Measuring the separation distance between the two trajectories has them coming together Dec 18 at 01:13 UTC. Allowing for a little bit of leeway in the orbital measurements, the time is best treated as ±3 minutes.

First public indications of a problem came later on the day of the event when system users noted the absence of Meteor M2-2's imaging transmissions that are normally broadcast continuously. Its Russian owners probably became aware twenty minutes or so after the impact when Meteor rose above the horizon of the far-east tracking station at Petropavlovsk on the Kamchatka peninsula.

Any impact was (relatively) gentle. Collisions in the past resulted in the appearance of debris fragments spread across a range of orbits. The satellite involved has almost always been completely disabled. In this case, the 'victim' survived and limps on. No fragments have so far been catalogued, indicating that nothing of significant size broke loose. That scenario will change if any new objects are eventually detected and tracked back to Meteor.

Because the impact was quite small, it is unlikely to have been the direct cause of the orbit change. Design of the Meteor satellites dates back to the 1960s and includes a hermetically sealed body filled with, probably, air at 1000 hPa pressure. The impact was in all likelihood sufficient to create a hole and it was the escaping gas that provided the thrust to modify the trajectory. It would have acted like a small rocket motor. The fact that there was no significant change in the orbit plane suggests that any collision was with an object travelling in that same plane and it approached either from behind or from in front.

There is another possible scenario that does not involve a collision. Sudden failure in the hermetic sealing of the satellite body would have similarly resulted in a jet of escaping gas providing the thrust for the orbit change.

Meteor's weather sensors are generally mounted on the outside of the satellite and are exposed to the vacuum of space. The cylindrical body houses control systems, radio receivers and transmitters, computers for flight control and data processing equipment for readings taken by the sensors.

Air circulates within the body to redistribute heat and to allow systems to be cooled via radiation from the cylindrical walls of the satellite body on its 'cold' side. Loss of the gas component of the cooling system means that temperature control becomes difficult, if not impossible.
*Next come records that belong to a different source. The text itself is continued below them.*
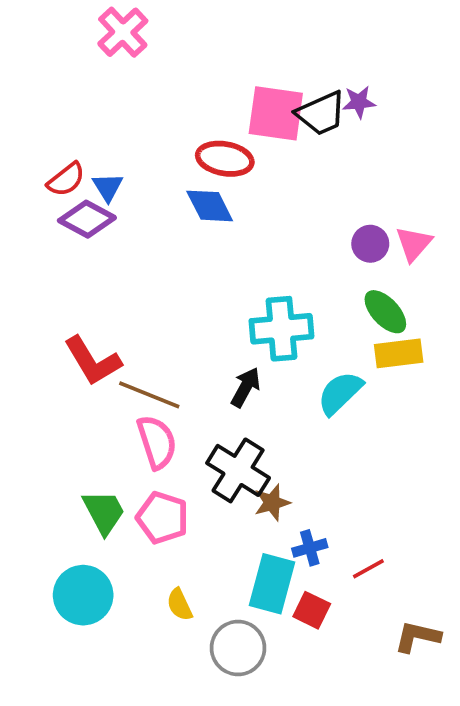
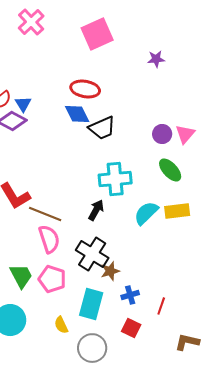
pink square: (276, 113) -> (97, 34), moved, turned -32
black trapezoid: (321, 113) -> (102, 128), moved
yellow rectangle: (399, 353) -> (177, 211), moved
red line: (368, 569) -> (161, 306), turned -42
cyan rectangle: (272, 584) -> (91, 304), moved

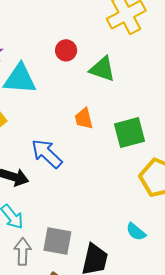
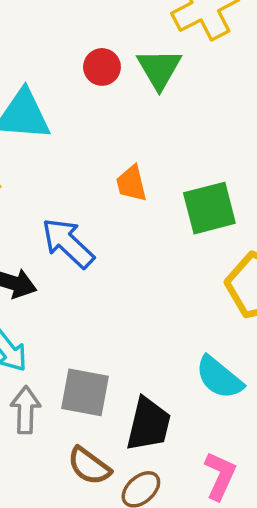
green triangle: (102, 69) -> (159, 69), moved, turned 40
cyan semicircle: (136, 232) -> (219, 378), size x1.4

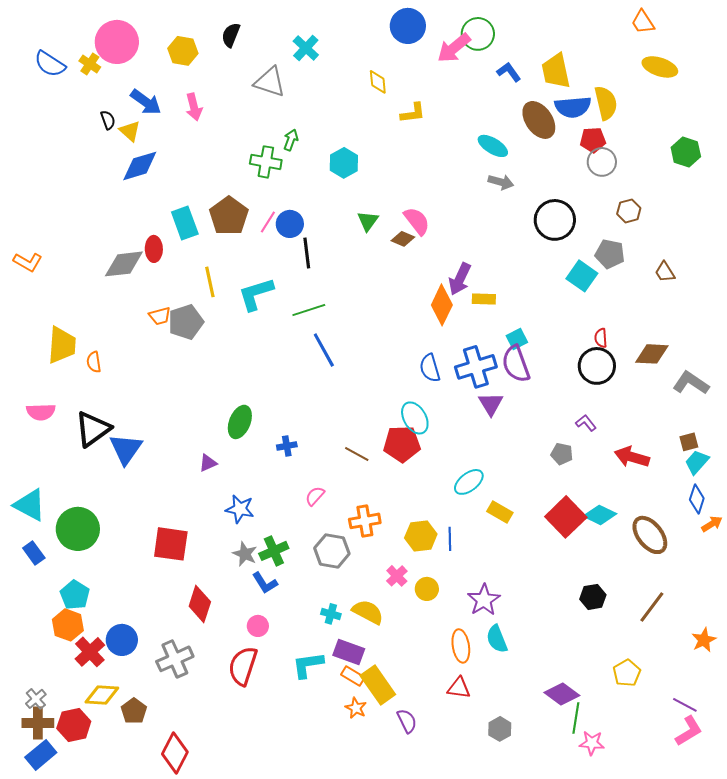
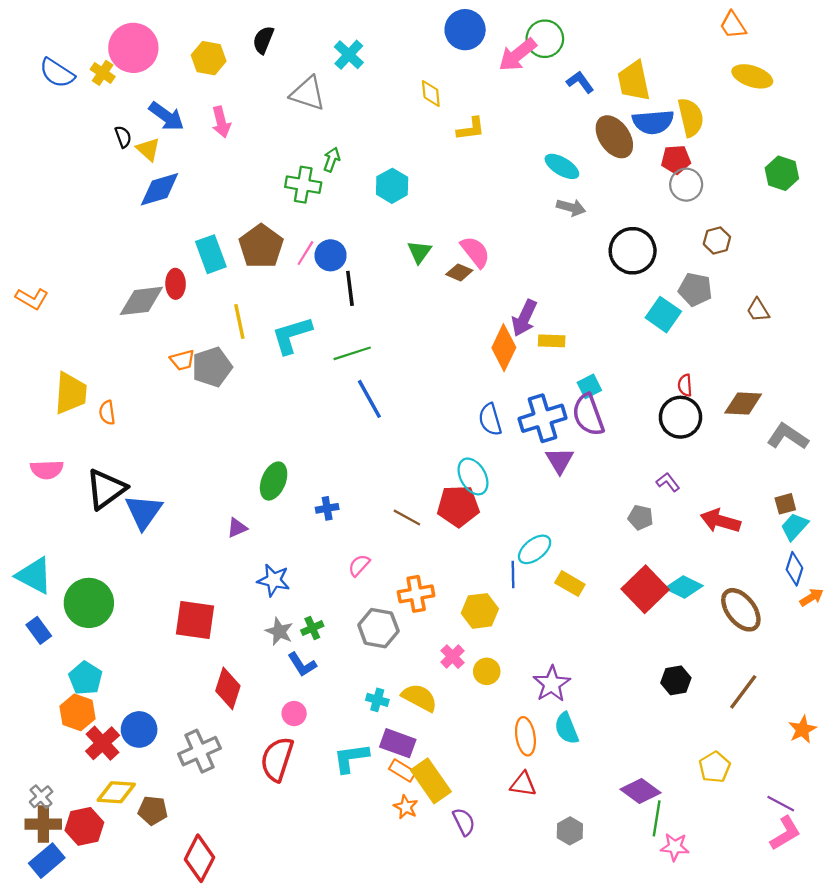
blue line: (450, 539) -> (513, 574), moved
green cross: (274, 551) -> (312, 628), size x0.7
brown pentagon: (134, 711) -> (153, 810), turned -30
The photograph on the right shows the body of a Meteor-2 satellite from the 1970s but the underlying design philosophy has not changed in all that time. The silver metal bands around the circumference of the 2m tall cylinder are flanges through which bolts clamp sections of the body together. The metallic discs are access ports with sealed covers, also secured by bolts. Tubes are connected to some of the covers to carry cables into the pressurised cylinder.

A physical failure in any of these components or their gaskets could have released a jet of gas as the atmosphere leaked out.
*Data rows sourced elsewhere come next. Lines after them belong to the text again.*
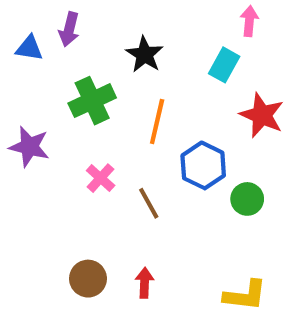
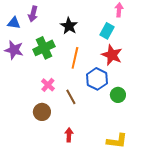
red star: (262, 115) -> (112, 55), moved
purple star: (29, 147) -> (14, 50), moved
brown circle: (88, 279) -> (42, 112), moved

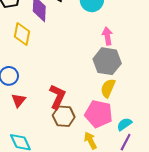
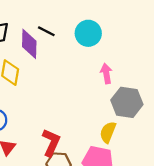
gray hexagon: (107, 61) -> (127, 102), moved

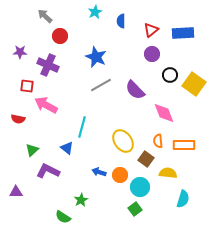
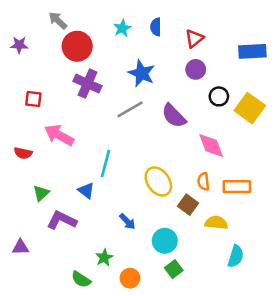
cyan star: (95, 12) -> (122, 28), moved
blue rectangle: (183, 33) -> (252, 51), moved
red circle: (60, 36) -> (77, 46), size x1.5
purple star: (20, 52) -> (19, 45), moved
blue star: (96, 57) -> (142, 73), moved
purple cross: (48, 65) -> (87, 84), moved
red square: (27, 86) -> (33, 99), moved
blue arrow: (99, 172) -> (127, 221), turned -152
orange circle: (120, 175) -> (130, 278), moved
cyan circle: (140, 187) -> (165, 241), moved

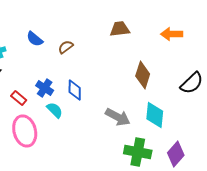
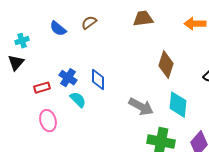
brown semicircle: (66, 47) -> (89, 23), moved
red rectangle: (19, 98) -> (42, 88), turned -56
pink ellipse: (25, 131) -> (48, 121), size x0.7

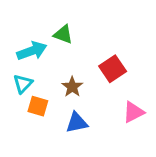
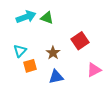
cyan arrow: (32, 51) -> (26, 17), moved
orange square: (38, 106) -> (30, 66), turned -32

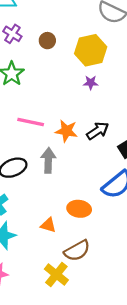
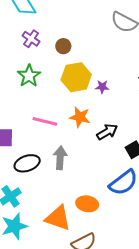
yellow hexagon: (91, 50) -> (76, 77), moved
orange star: (66, 131) -> (80, 117), moved
orange triangle: (48, 225) -> (58, 218), size x1.8

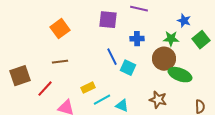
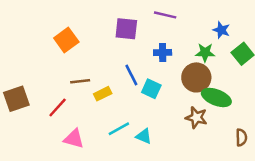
brown line: (60, 62) -> (80, 81), moved
yellow rectangle: (88, 88) -> (103, 94), moved
red line: (45, 89) -> (58, 107), moved
brown star: (158, 100) -> (196, 117), moved

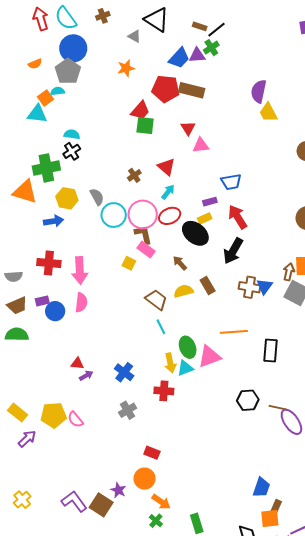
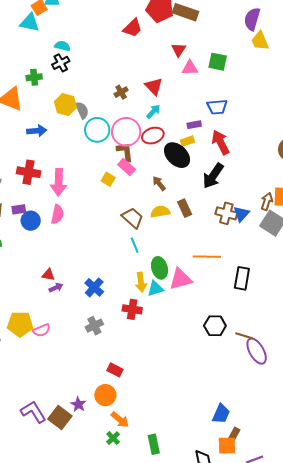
green square: (145, 126) -> (218, 62), moved
green cross: (46, 168) -> (34, 77), size x0.6
yellow hexagon: (67, 198) -> (66, 105), moved
pink semicircle: (75, 419) -> (42, 330), turned -78

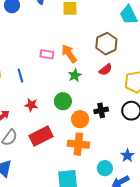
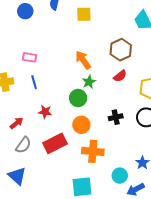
pink rectangle: (47, 54) -> (30, 57), moved
green circle: (63, 101) -> (78, 98), moved
orange circle: (80, 119) -> (81, 125), moved

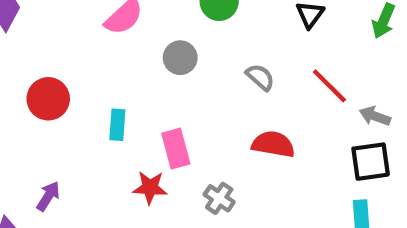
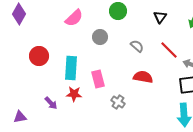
cyan rectangle: (117, 125) -> (71, 68), size x1.6
red star: (150, 188) -> (74, 94), moved
purple arrow: (48, 196) -> (51, 103), moved, turned 104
The future for Meteor M2-2 as an operating satellite is not good. Even if the tumbling is fully under control, inability to cool its internal systems will probably prove fatal to one or more of them in the not too distant future. It might be possible to design an attitude control rêgime that gives some control of solar heating by rotating the satellite but it will render useless any sensors such as the push-broom imaging system that rely on the satellite's motion along the orbit to provide the vertical component of the scan.

In reality, Meteor M2-2 is probably doomed.